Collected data
########

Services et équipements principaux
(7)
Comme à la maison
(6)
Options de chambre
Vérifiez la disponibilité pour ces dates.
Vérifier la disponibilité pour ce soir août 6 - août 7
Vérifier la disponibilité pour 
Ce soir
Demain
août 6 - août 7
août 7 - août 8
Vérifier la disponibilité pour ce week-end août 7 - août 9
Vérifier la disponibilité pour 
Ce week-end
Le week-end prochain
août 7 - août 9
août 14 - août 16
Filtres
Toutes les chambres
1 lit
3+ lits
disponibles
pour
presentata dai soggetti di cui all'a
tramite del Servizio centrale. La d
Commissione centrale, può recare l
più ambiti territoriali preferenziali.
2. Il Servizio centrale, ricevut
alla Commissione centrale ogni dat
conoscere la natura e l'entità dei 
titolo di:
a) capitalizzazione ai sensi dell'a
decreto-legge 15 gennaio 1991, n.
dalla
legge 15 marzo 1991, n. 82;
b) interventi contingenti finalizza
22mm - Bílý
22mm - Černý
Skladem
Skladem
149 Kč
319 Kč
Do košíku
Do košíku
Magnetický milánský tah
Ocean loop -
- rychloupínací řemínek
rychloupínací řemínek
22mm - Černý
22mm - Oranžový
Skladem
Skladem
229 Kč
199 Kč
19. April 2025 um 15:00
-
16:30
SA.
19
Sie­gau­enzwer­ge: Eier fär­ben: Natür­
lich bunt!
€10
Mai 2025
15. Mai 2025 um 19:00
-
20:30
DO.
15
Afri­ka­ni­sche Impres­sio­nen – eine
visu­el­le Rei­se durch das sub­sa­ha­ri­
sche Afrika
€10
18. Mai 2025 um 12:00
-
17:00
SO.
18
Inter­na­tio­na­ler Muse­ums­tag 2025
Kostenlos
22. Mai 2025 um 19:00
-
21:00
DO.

########

■ **Required work**
Go through the records above. Copy each line in which the string "août" appears.

■ **Finished task**
Vérifier la disponibilité pour ce soir août 6 - août 7
août 6 - août 7
août 7 - août 8
Vérifier la disponibilité pour ce week-end août 7 - août 9
août 7 - août 9
août 14 - août 16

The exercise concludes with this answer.